Extract all lines in the data that contain the word "batería".

------------

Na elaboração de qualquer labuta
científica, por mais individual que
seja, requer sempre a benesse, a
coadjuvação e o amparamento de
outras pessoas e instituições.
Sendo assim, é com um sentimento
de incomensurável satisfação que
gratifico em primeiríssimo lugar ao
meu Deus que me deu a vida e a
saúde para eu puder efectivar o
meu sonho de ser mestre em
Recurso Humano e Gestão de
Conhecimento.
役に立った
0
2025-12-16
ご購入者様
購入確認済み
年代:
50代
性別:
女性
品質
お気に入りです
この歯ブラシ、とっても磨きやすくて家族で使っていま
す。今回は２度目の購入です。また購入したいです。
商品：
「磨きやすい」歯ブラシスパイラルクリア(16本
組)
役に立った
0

------------

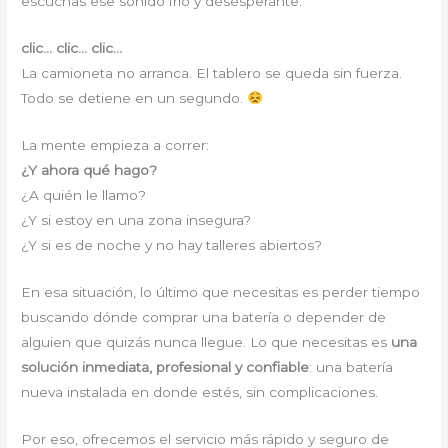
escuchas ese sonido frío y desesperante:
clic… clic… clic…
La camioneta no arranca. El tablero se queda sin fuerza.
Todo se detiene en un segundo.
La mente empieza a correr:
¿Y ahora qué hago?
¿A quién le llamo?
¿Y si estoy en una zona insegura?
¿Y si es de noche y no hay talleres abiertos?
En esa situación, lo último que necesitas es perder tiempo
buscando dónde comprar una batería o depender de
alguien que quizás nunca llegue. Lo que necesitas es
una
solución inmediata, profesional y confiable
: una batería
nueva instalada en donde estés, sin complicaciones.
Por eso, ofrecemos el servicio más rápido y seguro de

------------

▶ [Solution for this exercise]
buscando dónde comprar una batería o depender de
: una batería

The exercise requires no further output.